**PROBLEM DETAILS**
Which lines of the entries contain the word "attacco"? Please list them.

**Stored data entries**
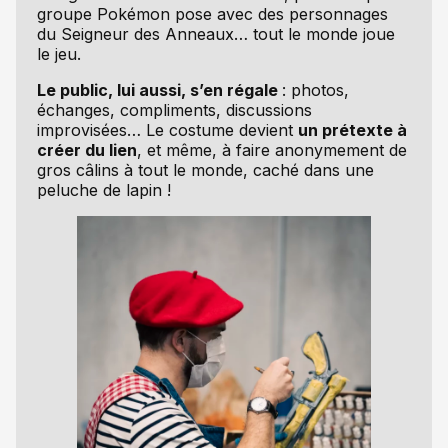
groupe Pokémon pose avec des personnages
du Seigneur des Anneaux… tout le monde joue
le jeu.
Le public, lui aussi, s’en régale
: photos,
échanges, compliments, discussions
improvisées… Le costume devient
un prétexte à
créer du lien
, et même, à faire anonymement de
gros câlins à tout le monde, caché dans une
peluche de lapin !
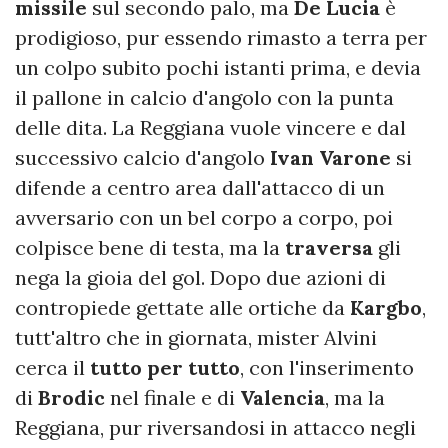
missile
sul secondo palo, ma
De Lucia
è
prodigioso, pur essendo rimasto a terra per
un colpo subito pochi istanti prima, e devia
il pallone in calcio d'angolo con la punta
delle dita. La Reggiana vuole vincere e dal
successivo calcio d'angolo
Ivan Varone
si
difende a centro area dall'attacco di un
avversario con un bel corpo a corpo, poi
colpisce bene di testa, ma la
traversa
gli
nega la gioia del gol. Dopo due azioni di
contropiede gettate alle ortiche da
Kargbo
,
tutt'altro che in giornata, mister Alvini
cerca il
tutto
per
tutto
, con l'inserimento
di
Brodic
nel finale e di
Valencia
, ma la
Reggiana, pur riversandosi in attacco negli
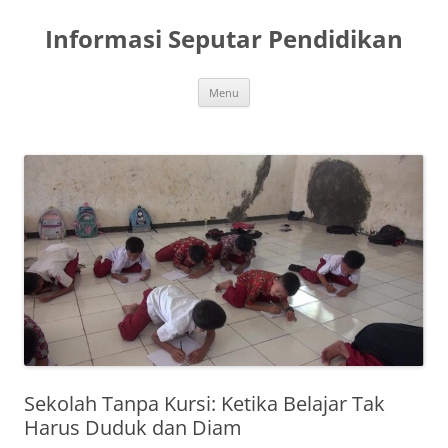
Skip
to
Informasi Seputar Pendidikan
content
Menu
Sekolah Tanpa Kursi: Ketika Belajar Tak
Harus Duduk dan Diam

---

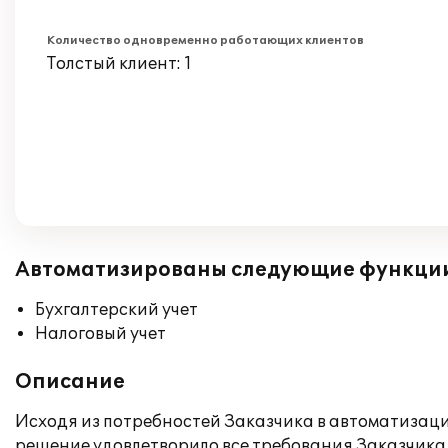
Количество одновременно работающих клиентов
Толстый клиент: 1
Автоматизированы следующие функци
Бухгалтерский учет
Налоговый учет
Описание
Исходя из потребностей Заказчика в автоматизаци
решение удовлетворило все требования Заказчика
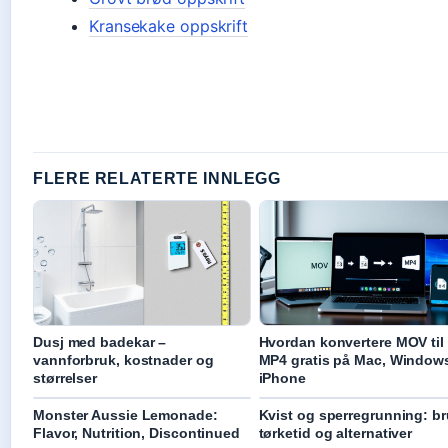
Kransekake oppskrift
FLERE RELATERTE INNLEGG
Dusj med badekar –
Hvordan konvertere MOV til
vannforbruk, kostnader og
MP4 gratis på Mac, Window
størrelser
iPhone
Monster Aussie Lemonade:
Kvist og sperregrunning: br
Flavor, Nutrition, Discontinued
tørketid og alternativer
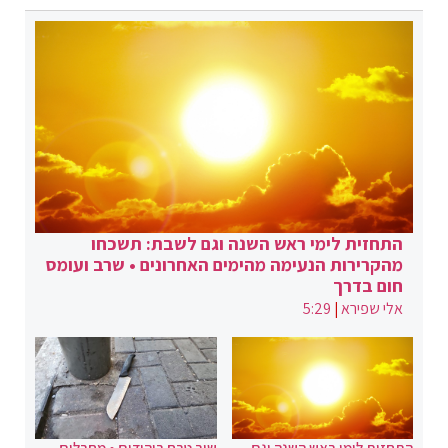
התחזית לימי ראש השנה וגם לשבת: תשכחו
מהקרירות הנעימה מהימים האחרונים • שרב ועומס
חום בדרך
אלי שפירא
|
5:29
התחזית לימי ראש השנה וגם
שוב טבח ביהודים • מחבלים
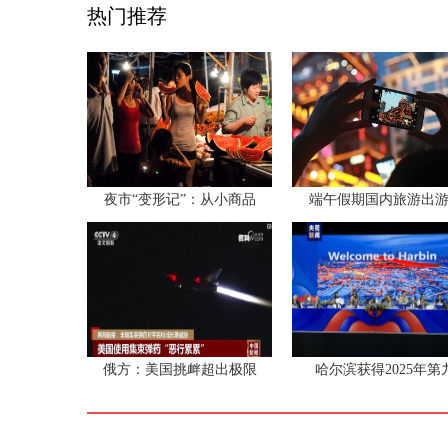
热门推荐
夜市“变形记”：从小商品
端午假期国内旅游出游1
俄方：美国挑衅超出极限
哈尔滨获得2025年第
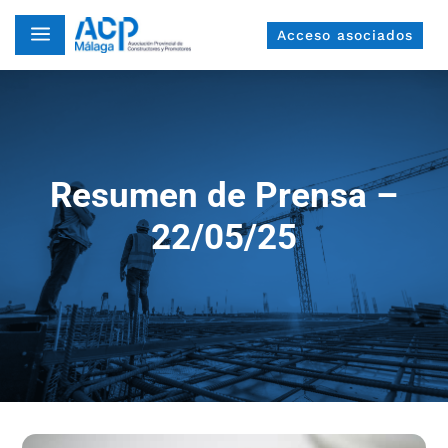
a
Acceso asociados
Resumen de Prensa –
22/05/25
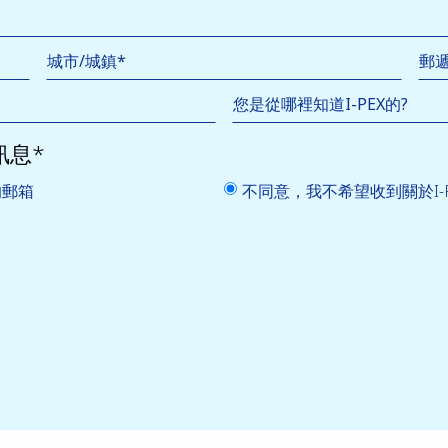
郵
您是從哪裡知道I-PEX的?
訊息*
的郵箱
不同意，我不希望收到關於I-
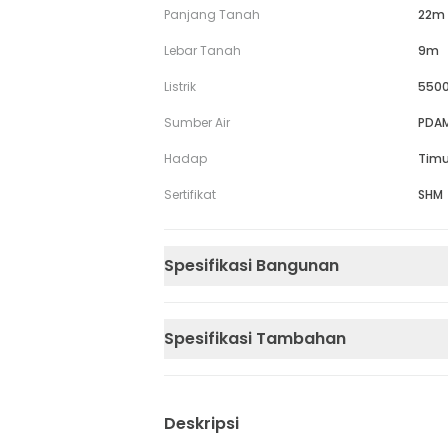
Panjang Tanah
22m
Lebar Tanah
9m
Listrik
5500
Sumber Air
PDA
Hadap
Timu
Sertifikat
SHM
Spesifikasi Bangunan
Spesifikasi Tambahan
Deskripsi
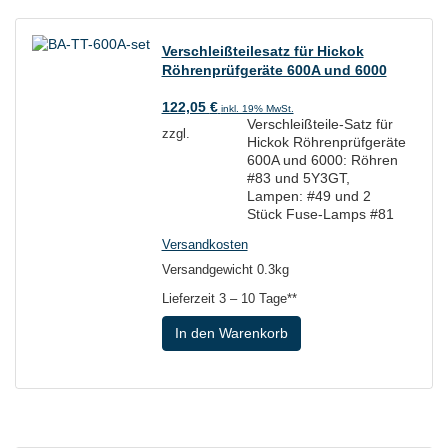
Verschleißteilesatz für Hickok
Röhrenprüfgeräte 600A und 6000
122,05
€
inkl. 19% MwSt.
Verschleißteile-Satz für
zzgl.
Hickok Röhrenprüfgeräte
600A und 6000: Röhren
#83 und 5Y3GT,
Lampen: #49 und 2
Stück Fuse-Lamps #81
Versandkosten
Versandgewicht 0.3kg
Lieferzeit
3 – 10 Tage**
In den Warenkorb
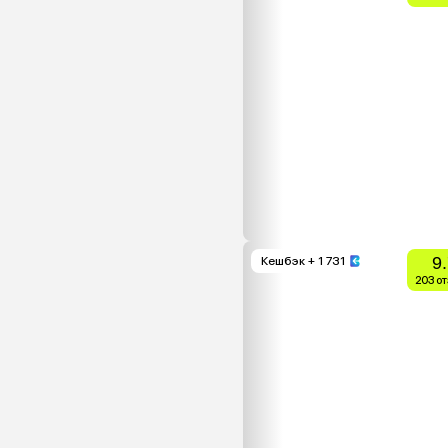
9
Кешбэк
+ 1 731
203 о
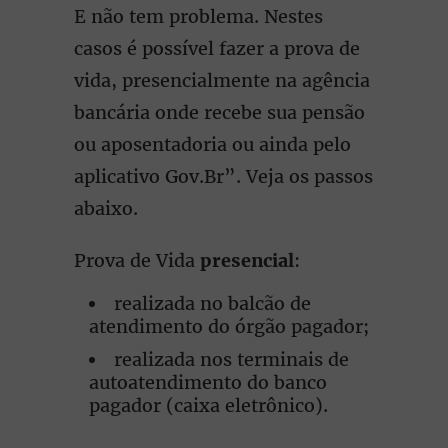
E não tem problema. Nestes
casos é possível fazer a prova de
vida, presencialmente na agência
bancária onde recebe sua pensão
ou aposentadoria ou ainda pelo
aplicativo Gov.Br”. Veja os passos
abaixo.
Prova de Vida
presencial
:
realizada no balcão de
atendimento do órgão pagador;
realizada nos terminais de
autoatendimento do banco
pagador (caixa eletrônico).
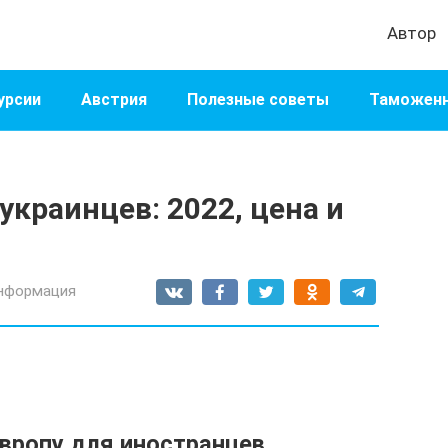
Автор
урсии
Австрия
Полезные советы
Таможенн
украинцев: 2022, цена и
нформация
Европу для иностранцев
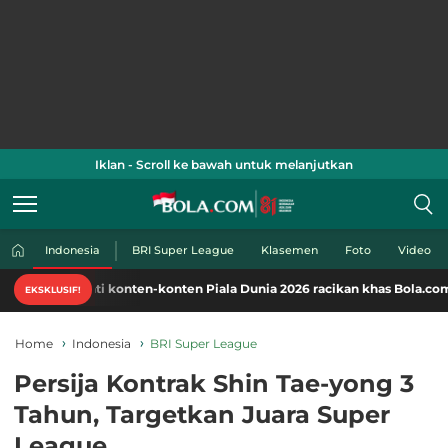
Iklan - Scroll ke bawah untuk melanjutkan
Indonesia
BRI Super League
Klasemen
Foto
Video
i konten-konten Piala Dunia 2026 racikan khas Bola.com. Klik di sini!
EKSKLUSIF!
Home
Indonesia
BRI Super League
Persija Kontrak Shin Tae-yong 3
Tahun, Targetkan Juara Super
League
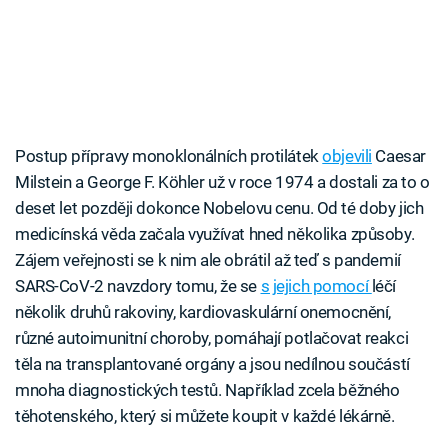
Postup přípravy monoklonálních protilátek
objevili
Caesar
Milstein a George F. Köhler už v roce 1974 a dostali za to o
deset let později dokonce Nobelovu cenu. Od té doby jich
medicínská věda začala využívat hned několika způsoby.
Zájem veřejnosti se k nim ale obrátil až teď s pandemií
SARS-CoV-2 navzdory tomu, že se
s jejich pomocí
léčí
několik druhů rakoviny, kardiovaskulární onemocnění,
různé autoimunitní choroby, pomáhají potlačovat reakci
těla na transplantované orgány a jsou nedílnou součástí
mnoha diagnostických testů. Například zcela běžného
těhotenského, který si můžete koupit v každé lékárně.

**EXPECTED ANSWER**
difende a centro area dall'attacco di un
Reggiana, pur riversandosi in attacco negli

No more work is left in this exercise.